- _EXTRACTED RECORDS_:
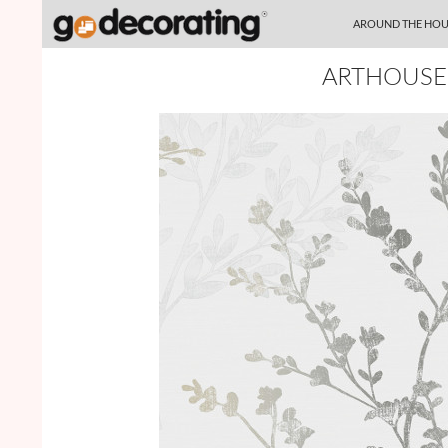
SKIP TO CONTENT
Search
AROUND THE HOU
ARTHOUSE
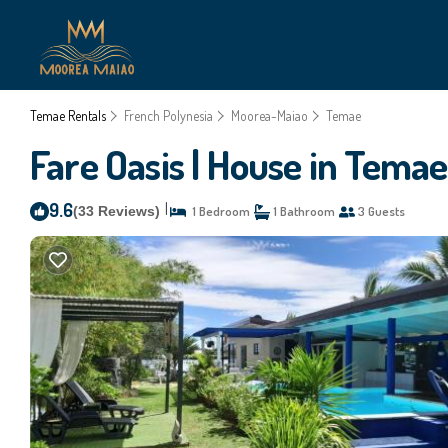
Temae Rentals
French Polynesia
Moorea-Maiao
Temae
Fare Oasis | House in Temae
9.6
|
(33 Reviews)
1 Bedroom
1 Bathroom
3 Guests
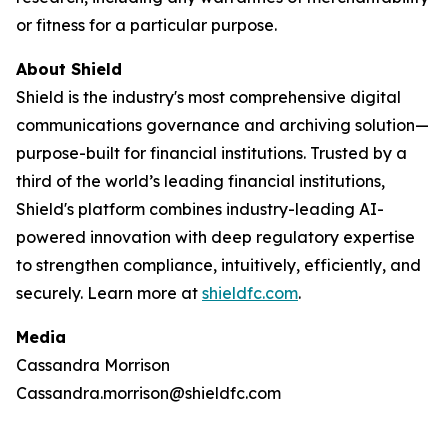
or fitness for a particular purpose.
About Shield
Shield is the industry's most comprehensive digital
communications governance and archiving solution—
purpose-built for financial institutions. Trusted by a
third of the world’s leading financial institutions,
Shield's platform combines industry-leading AI-
powered innovation with deep regulatory expertise
to strengthen compliance, intuitively, efficiently, and
securely. Learn more at
shieldfc.com
.
Media
Cassandra Morrison
Cassandra.morrison@shieldfc.com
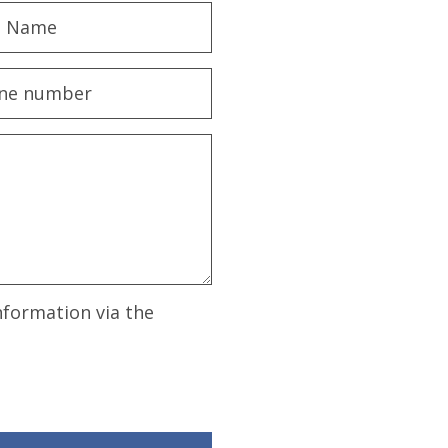
nformation via the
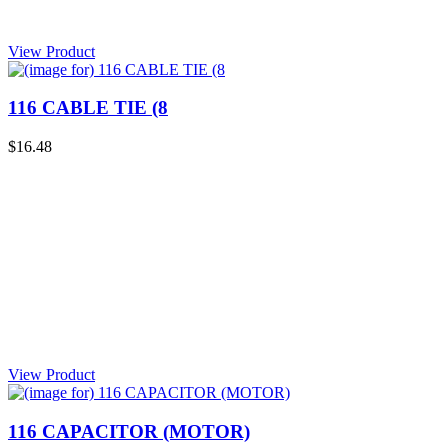
View Product
116 CABLE TIE (8
$16.48
View Product
116 CAPACITOR (MOTOR)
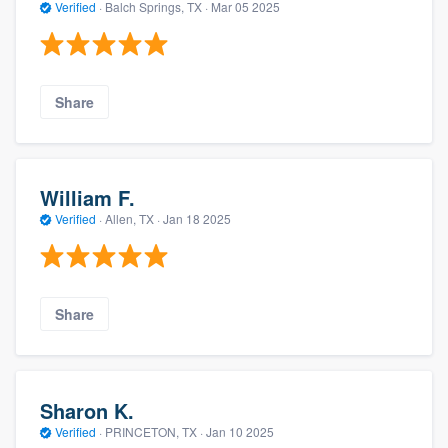
Verified
·
Balch Springs, TX ·
Mar 05 2025
Share
William F.
Verified
·
Allen, TX ·
Jan 18 2025
Share
Sharon K.
Verified
·
PRINCETON, TX ·
Jan 10 2025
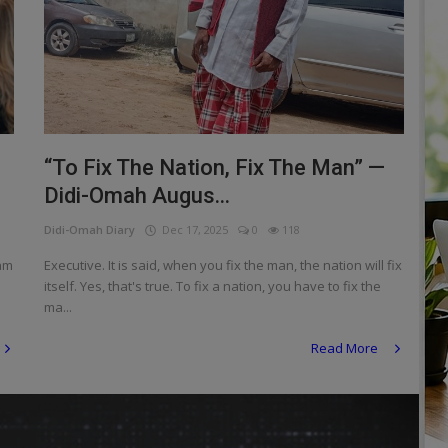
“To Fix The Nation, Fix The Man” —
Didi-Omah Augus...
Didi-Omah Diary
Dec 17, 2025
0
118
 am
Executive. It is said, when you fix the man, the nation will fix
itself. Yes, that's true. To fix a nation, you have to fix the
ma...
Read More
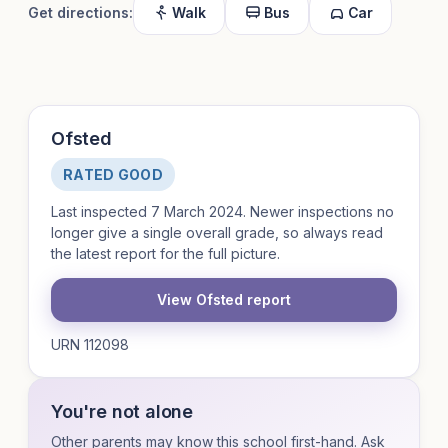
Get directions:
Walk
Bus
Car
Ofsted
RATED GOOD
Last inspected 7 March 2024. Newer inspections no
longer give a single overall grade, so always read
the latest report for the full picture.
View Ofsted report
URN 112098
You're not alone
Other parents may know this school first-hand. Ask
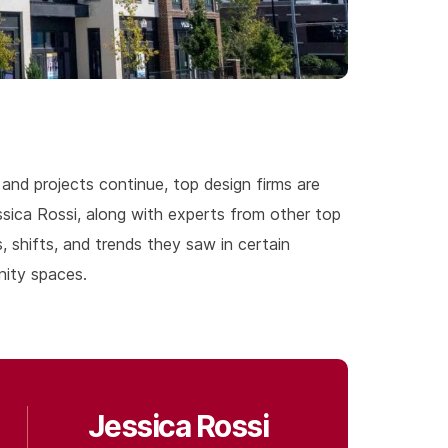
and projects continue, top design firms are
sica Rossi, along with experts from other top
 shifts, and trends they saw in certain
nity spaces.
Jessica Rossi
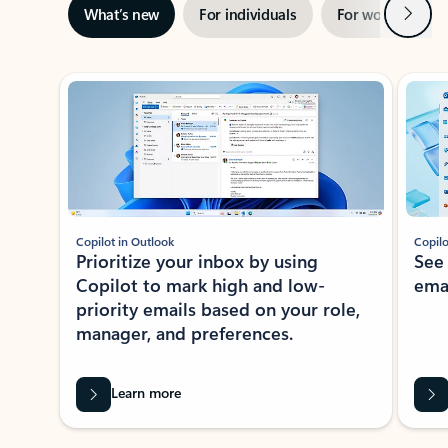
Next
What’s new
For individuals
For work
Ti
Showing slide 1 of 3
Copilot in Outlook
Copilo
Prioritize your inbox by using
See
Copilot to mark high and low-
ema
priority emails based on your role,
manager, and preferences.
Learn more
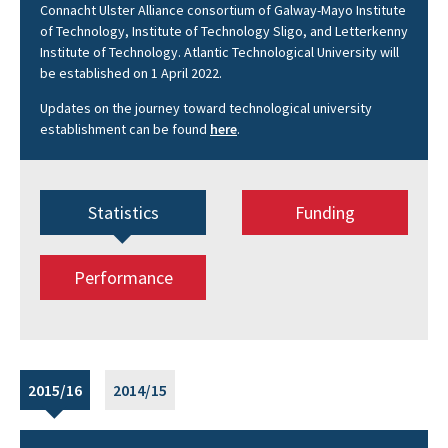
Connacht Ulster Alliance consortium of Galway-Mayo Institute
of Technology, Institute of Technology Sligo, and Letterkenny
Institute of Technology. Atlantic Technological University will
be established on 1 April 2022.
Updates on the journey toward technological university
establishment can be found
here
.
Statistics
Funding
Performance
2015/16
2014/15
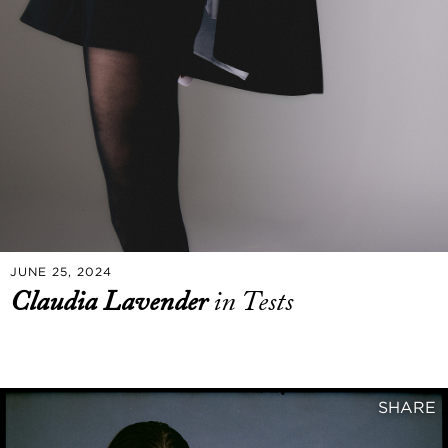
JUNE 25, 2024
Claudia Lavender
in Tests
SHARE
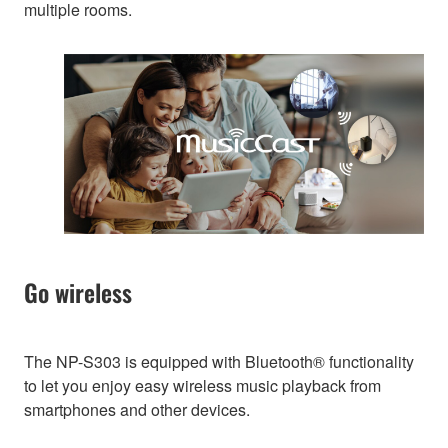
multiple rooms.
Go wireless
The NP-S303 is equipped with Bluetooth® functionality
to let you enjoy easy wireless music playback from
smartphones and other devices.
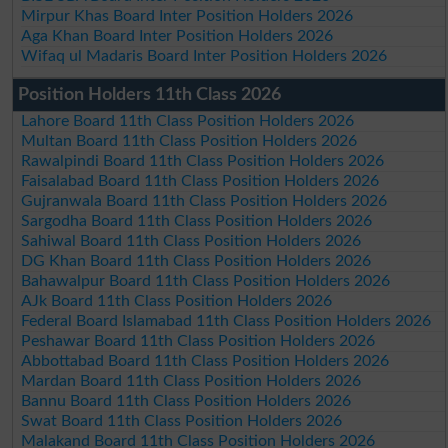
Mirpur Khas Board Inter Position Holders 2026
Aga Khan Board Inter Position Holders 2026
Wifaq ul Madaris Board Inter Position Holders 2026
Position Holders 11th Class 2026
Lahore Board 11th Class Position Holders 2026
Multan Board 11th Class Position Holders 2026
Rawalpindi Board 11th Class Position Holders 2026
Faisalabad Board 11th Class Position Holders 2026
Gujranwala Board 11th Class Position Holders 2026
Sargodha Board 11th Class Position Holders 2026
Sahiwal Board 11th Class Position Holders 2026
DG Khan Board 11th Class Position Holders 2026
Bahawalpur Board 11th Class Position Holders 2026
AJk Board 11th Class Position Holders 2026
Federal Board Islamabad 11th Class Position Holders 2026
Peshawar Board 11th Class Position Holders 2026
Abbottabad Board 11th Class Position Holders 2026
Mardan Board 11th Class Position Holders 2026
Bannu Board 11th Class Position Holders 2026
Swat Board 11th Class Position Holders 2026
Malakand Board 11th Class Position Holders 2026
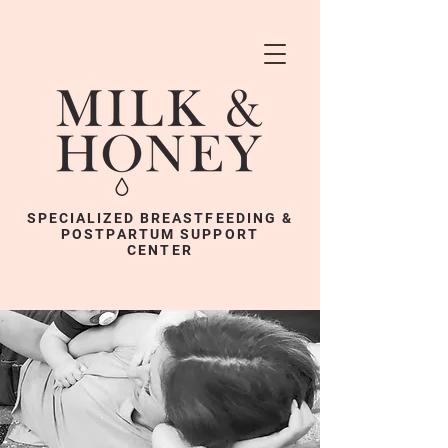
SPECIALIZED BREASTFEEDING &
POSTPARTUM SUPPORT
CENTER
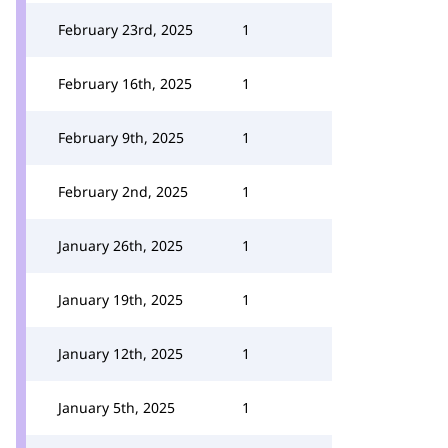
February 23rd, 2025
1
February 16th, 2025
1
February 9th, 2025
1
February 2nd, 2025
1
January 26th, 2025
1
January 19th, 2025
1
January 12th, 2025
1
January 5th, 2025
1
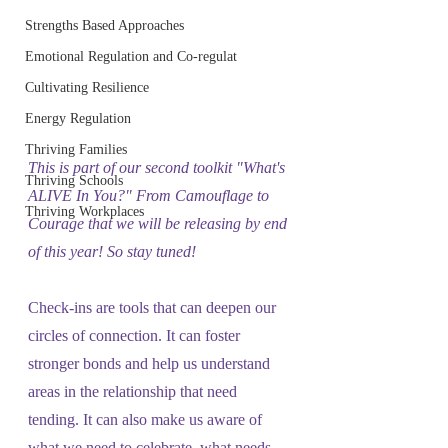
Strengths Based Approaches
Emotional Regulation and Co-regulat
Cultivating Resilience
Energy Regulation
Thriving Families
This is part of our second toolkit "What's 
Thriving Schools
ALIVE In You?" From Camouflage to 
Thriving Workplaces
Courage that we will be releasing by end 
of this year! So stay tuned!
Check-ins are tools that can deepen our 
circles of connection. It can foster 
stronger bonds and help us understand 
areas in the relationship that need 
tending. It can also make us aware of 
what we need to celebrate, what needs 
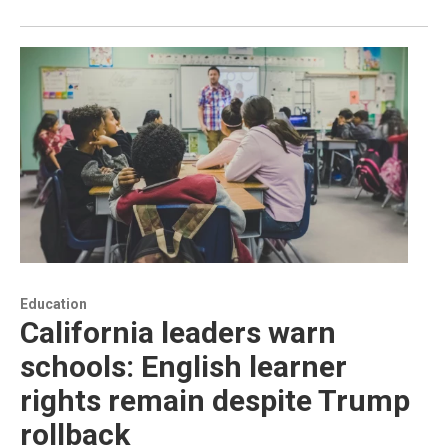
Education
California leaders warn
schools: English learner
rights remain despite Trump
rollback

- _TASK ITEM_:
From the first line through the line with "About Shield", output those lines of the entries above exactly, and nothing else, with the pictures left out.

- _YOUR RESPONSE_:
SKIP TO CONTENT
Search
AROUND THE HOU
ARTHOUSE
Temae Rentals
French Polynesia
Moorea-Maiao
Temae
Fare Oasis | House in Temae
9.6
|
(33 Reviews)
1 Bedroom
1 Bathroom
3 Guests
or fitness for a particular purpose.
About Shield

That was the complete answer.